Stored data entries:
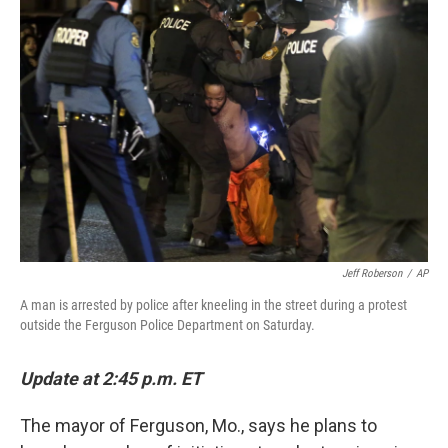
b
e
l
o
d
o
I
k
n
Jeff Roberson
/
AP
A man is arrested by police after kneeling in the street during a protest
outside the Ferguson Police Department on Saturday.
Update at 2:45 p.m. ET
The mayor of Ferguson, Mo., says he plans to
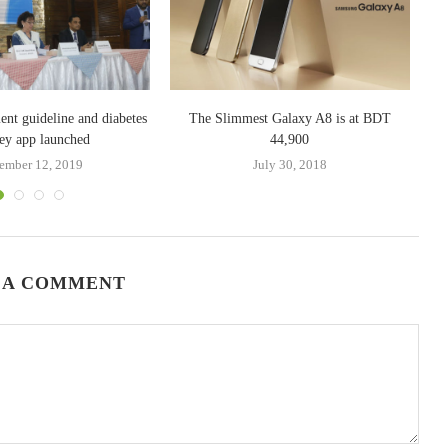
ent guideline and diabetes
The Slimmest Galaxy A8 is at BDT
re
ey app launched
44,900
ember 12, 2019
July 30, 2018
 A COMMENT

-- Your objective --
Restate each entry word for word, please, but drop any images it holds.

-- Exercise result --
b
e
l
o
d
o
I
k
n
Jeff Roberson
/
AP
A man is arrested by police after kneeling in the street during a protest
outside the Ferguson Police Department on Saturday.
Update at 2:45 p.m. ET
The mayor of Ferguson, Mo., says he plans to
ent guideline and diabetes
The Slimmest Galaxy A8 is at BDT
re
ey app launched
44,900
ember 12, 2019
July 30, 2018
 A COMMENT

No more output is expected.